Fraud infects state in-home care program


Loose oversight and bureaucratic inertia have allowed fraud to fester in a rapidly expanding multibillion-dollar state program that provides personal caregivers to the impoverished elderly and disabled. Hundreds of reports of scams and swindles are going without investigation.

Prosecutors and program administrators across the state say they are alarmed by the ease with which people are taking advantage of the program, In Home Supportive Services.

The program is one of the fastest-growing in state government. This year it is budgeted at $5.42 billion to provide care for some 440,000 Californians. The aim is to allow low- income and elderly incapacitated people to remain in their homes, saving the state the expense of costly nursing homes. Experts generally consider it a success.


But government funds are flowing in so quickly, with such limited oversight, that prosecutors say it is common for the state to send paychecks to scam artists claiming to be caring for someone who is dead. Or claiming to be caring for a relative or friend faking a disability. Or claiming to be providing care during the same hours they are working elsewhere.

“This program is very easy to abuse,” said Michael Ramsey, the district attorney in Butte County in Northern California, which disbanded its In Home Supportive Services fraud unit in 2007 because of budget cuts. “It invites chicanery and fraud.”

Some critics of the program say politics has blocked efforts to combat fraud. The program has become a steady source of revenue for the Service Employees International Union, among the most powerful interest groups in the Capitol, as well as a second union, the United Domestic Workers of America.

Under the program, people receiving care are entitled to hire whom they wish at government expense. Most hire their relatives, because family members are often the most appropriate to provide the needed round-the-clock feeding, changing, bathing and other care. Wages range from $8 to $14.68 an hour, depending on the county. Those workers are required to pay monthly union dues that total millions of dollars. The SEIU, for example, collects nearly $5 million a month from its 223,000 In Home system members.

The unions donate heavily to the campaigns of Democrats who control the Legislature and organize get-out-the-vote efforts on their behalf.

“There is a huge amount of money flowing to unions from this vast pool of workers they have been able to organize,” said Sen. Dave Cogdill (R-Modesto). “Anything they see as a threat to that income stream they are going to challenge and use the political muscle they have to do it.”

Union officials deny they have been a barrier to enforcement. Scott Mann, spokesman for SEIU Local 6434 in Los Angeles, said the organization has zero tolerance for abuse of the program. The organization backs a plan to root out swindlers by launching a study on the problem that would not be completed for nearly three years.

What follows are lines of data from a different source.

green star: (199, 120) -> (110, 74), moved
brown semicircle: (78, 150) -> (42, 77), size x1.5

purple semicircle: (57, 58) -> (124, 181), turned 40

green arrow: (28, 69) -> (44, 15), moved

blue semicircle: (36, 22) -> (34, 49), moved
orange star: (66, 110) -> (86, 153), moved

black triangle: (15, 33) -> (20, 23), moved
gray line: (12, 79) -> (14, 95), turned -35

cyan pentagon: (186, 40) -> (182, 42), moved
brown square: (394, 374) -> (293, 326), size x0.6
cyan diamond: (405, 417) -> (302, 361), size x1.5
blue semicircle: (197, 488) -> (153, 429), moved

In the meantime, the state has two full-time investigators looking into thousands of cases of suspicious behavior. County officials who manage the program are prohibited by state law from using any of their billions of dollars in state and federal program funds to hire their own investigators, so many have thrown up their hands.

With no investigators, Los Angeles County had a backlog of 800 fraud cases earlier this year.

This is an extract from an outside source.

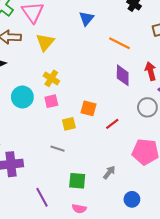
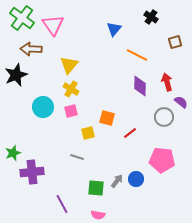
blue triangle: (86, 18) -> (114, 29), moved
yellow triangle: (45, 42) -> (69, 65), moved
gray arrow: (109, 172) -> (117, 181), moved
blue circle: (132, 199) -> (136, 179), moved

The state put some investigators from other departments on loan for two months to work the cases, but as soon as it did, those investigators were flooded with about 200 additional fraud allegations.

Philip Browning, director of the county Department of Public Social Services, said the new cases came from social workers who had not been reporting suspicious activity because the state had shown so little interest.

In one case, a social worker, her brother and her grandson in Los Angeles County are accused of bilking the In Home system out of $77,000 over three years, billing for care that was not provided. The social worker was simultaneously collecting pay for her full-time state employment. The case is awaiting trial.

In Fresno County, officials used $650,000 in county funds to create the state’s only active In Home Supportive Services fraud investigations unit. Prosecutors say they routinely find cheating on time cards, prisoners reporting they are providing care while locked up and recipients of the service concocting disabilities to get relatives on the state payroll.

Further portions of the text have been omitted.